▶ [Instructions for the task]
Within the entries below, find every line that has the string "Diyosezi", then copy it.

▶ [Material for this exercise]
____________

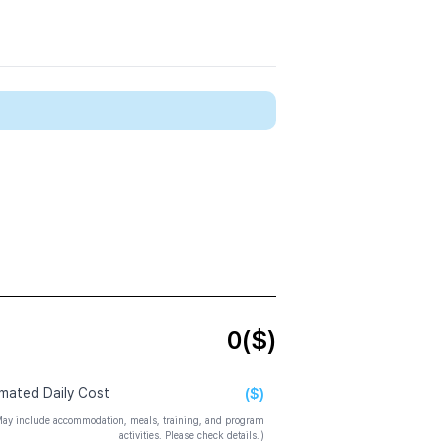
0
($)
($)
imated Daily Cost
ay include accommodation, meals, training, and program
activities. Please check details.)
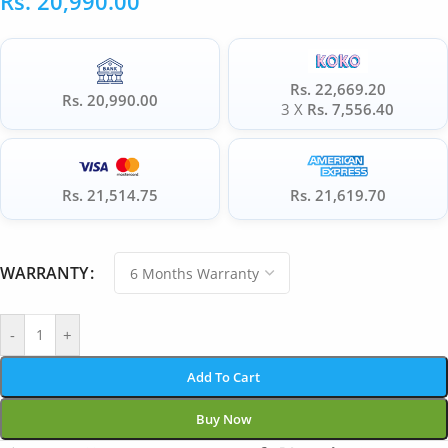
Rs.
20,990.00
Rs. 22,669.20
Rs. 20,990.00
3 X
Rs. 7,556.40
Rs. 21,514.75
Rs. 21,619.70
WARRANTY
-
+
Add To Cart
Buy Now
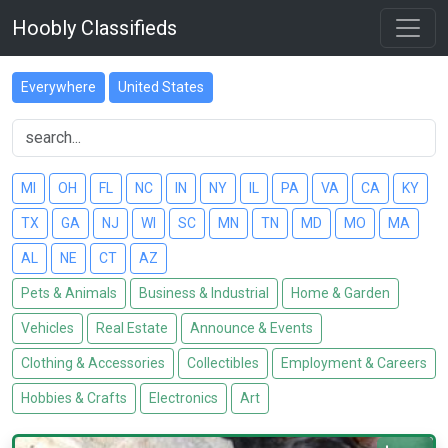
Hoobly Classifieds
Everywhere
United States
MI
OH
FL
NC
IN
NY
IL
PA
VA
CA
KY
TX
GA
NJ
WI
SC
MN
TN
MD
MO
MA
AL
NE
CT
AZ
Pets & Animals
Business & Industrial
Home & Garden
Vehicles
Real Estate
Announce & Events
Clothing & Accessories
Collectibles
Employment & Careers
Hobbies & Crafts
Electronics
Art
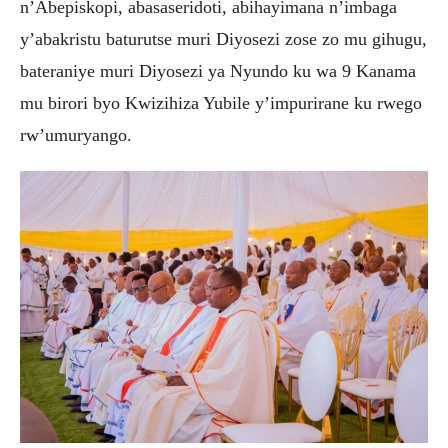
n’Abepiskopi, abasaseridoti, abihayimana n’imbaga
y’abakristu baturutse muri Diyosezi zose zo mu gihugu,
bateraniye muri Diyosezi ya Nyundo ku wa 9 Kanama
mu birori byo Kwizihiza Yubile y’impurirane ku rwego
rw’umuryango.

____________

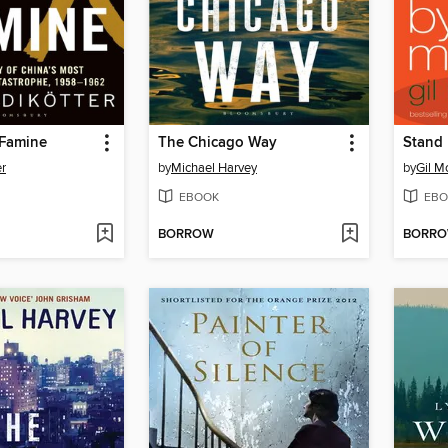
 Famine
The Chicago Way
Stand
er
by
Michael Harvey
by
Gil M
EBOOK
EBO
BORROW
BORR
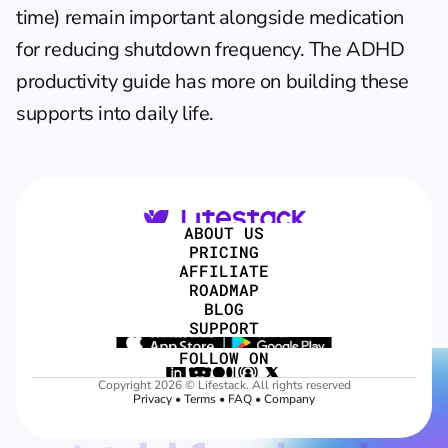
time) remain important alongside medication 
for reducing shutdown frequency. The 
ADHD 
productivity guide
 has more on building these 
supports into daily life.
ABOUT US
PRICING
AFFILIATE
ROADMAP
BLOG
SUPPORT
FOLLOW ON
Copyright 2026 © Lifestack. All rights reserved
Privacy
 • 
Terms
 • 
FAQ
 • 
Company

____________

▶ [Result for this exercise]
y’abakristu baturutse muri Diyosezi zose zo mu gihugu,
bateraniye muri Diyosezi ya Nyundo ku wa 9 Kanama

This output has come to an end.